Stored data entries

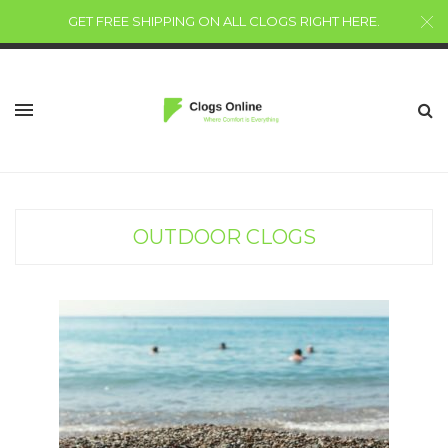
GET FREE SHIPPING ON ALL CLOGS RIGHT HERE
.
OUTDOOR CLOGS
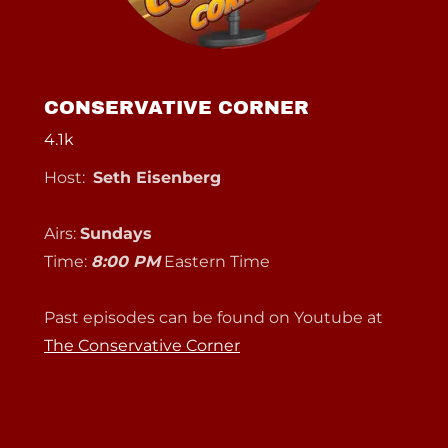
CONSERVATIVE CORNER
4.1k
Host:
Seth Eisenberg
Airs:
Sundays
Time:
8:00 PM
Eastern Time
Past episodes can be found on Youtube at
The Conservative Corner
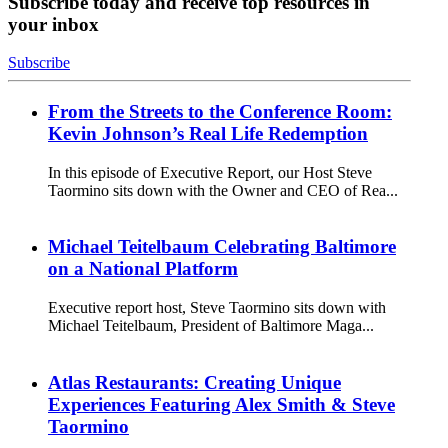
Subscribe today and receive top resources in
your inbox
Subscribe
From the Streets to the Conference Room:
Kevin Johnson’s Real Life Redemption
In this episode of Executive Report, our Host Steve
Taormino sits down with the Owner and CEO of Rea...
Michael Teitelbaum Celebrating Baltimore
on a National Platform
Executive report host, Steve Taormino sits down with
Michael Teitelbaum, President of Baltimore Maga...
Atlas Restaurants: Creating Unique
Experiences Featuring Alex Smith & Steve
Taormino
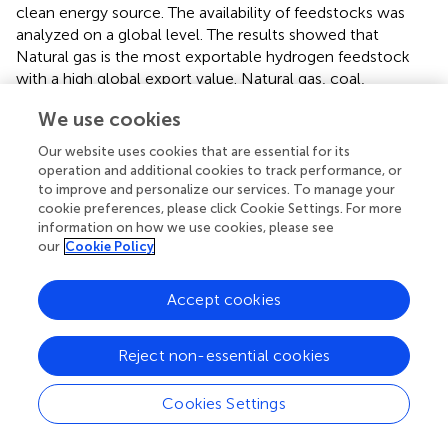
clean energy source. The availability of feedstocks was
analyzed on a global level. The results showed that
Natural gas is the most exportable hydrogen feedstock
with a high global export value. Natural gas, coal,
electrical energy, and nuts are exportable. The products
We use cookies
with low-income potential are more suitable for energy
production than export. This study evaluated exportable
Our website uses cookies that are essential for its
feedstocks only for hydrogen production, while the
operation and additional cookies to track performance, or
current study assessed the exportable and feasible
to improve and personalize our services. To manage your
cookie preferences, please click Cookie Settings. For more
feedstocks for the different bioenergy forms, including
information on how we use cookies, please see
biogas, biodiesel, and bio-oil.
evaluated production
our
Cookie Policy
sophistication and proximity, while the current study
focused on product sophistication. The current study has
evaluated the product sophistication of the country’s
Accept cookies
export basket.
Reject non-essential cookies
Another study determined the bioenergy production
potential of developing countries using the PSM
approach. Both sophistication and proximity were
Cookies Settings
measured for considered biowastes, and the study
findings showed that Argentina had the most exports (9.59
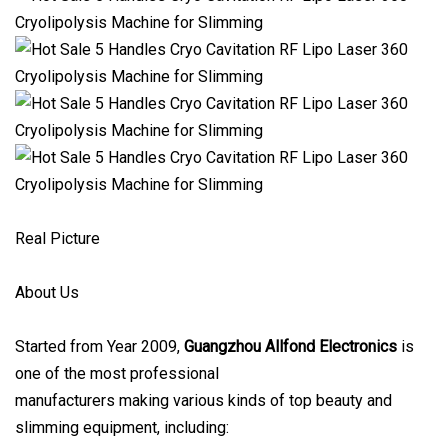
Real Picture
About Us
Started from Year 2009,
Guangzhou Allfond Electronics
is
one of the most professional
manufacturers making various kinds of top beauty and
slimming equipment, including:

Your instructions: Copy out every entry exactly as written, but not the pictures.

Solution to this problem:
GET FREE SHIPPING ON ALL CLOGS RIGHT HERE
.
OUTDOOR CLOGS
CONSERVATIVE CORNER
4.1k
Host:
Seth Eisenberg
Airs:
Sundays
Time:
8:00 PM
Eastern Time
Past episodes can be found on Youtube at
The Conservative Corner
Subscribe today and receive top resources in
your inbox
Subscribe
From the Streets to the Conference Room:
Kevin Johnson’s Real Life Redemption
In this episode of Executive Report, our Host Steve
Taormino sits down with the Owner and CEO of Rea...
Michael Teitelbaum Celebrating Baltimore
on a National Platform
Executive report host, Steve Taormino sits down with
Michael Teitelbaum, President of Baltimore Maga...
Atlas Restaurants: Creating Unique
Experiences Featuring Alex Smith & Steve
Taormino
clean energy source. The availability of feedstocks was
analyzed on a global level. The results showed that
Natural gas is the most exportable hydrogen feedstock
with a high global export value. Natural gas, coal,
electrical energy, and nuts are exportable. The products
We use cookies
with low-income potential are more suitable for energy
production than export. This study evaluated exportable
Our website uses cookies that are essential for its
feedstocks only for hydrogen production, while the
operation and additional cookies to track performance, or
current study assessed the exportable and feasible
to improve and personalize our services. To manage your
cookie preferences, please click Cookie Settings. For more
feedstocks for the different bioenergy forms, including
information on how we use cookies, please see
biogas, biodiesel, and bio-oil.
evaluated production
our
Cookie Policy
sophistication and proximity, while the current study
focused on product sophistication. The current study has
evaluated the product sophistication of the country’s
Accept cookies
export basket.
Reject non-essential cookies
Another study determined the bioenergy production
potential of developing countries using the PSM
approach. Both sophistication and proximity were
Cookies Settings
measured for considered biowastes, and the study
findings showed that Argentina had the most exports (9.59
Real Picture
About Us
Started from Year 2009,
Guangzhou Allfond Electronics
is
one of the most professional
manufacturers making various kinds of top beauty and
slimming equipment, including:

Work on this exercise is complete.